WHAT TO WORK ON
Return, character for character, the lines from the one bearing "Segment **left lung lower lobe**." through the end of the material. Omit everything before that line.

DATASET RECORDS
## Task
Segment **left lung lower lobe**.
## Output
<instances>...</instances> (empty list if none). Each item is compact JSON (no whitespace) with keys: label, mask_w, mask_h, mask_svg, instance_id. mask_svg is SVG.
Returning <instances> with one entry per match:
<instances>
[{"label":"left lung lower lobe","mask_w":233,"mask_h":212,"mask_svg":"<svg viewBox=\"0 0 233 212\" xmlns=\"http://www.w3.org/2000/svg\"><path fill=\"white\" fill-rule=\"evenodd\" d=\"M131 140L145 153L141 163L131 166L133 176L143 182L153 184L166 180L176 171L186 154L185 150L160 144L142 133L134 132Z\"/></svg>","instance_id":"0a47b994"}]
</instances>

ANSWER SECTION
Segment **left lung lower lobe**.
## Output
<instances>...</instances> (empty list if none). Each item is compact JSON (no whitespace) with keys: label, mask_w, mask_h, mask_svg, instance_id. mask_svg is SVG.
Returning <instances> with one entry per match:
<instances>
[{"label":"left lung lower lobe","mask_w":233,"mask_h":212,"mask_svg":"<svg viewBox=\"0 0 233 212\" xmlns=\"http://www.w3.org/2000/svg\"><path fill=\"white\" fill-rule=\"evenodd\" d=\"M131 140L145 153L141 163L131 166L133 176L143 182L153 184L166 180L176 171L186 154L185 150L160 144L142 133L134 132Z\"/></svg>","instance_id":"0a47b994"}]
</instances>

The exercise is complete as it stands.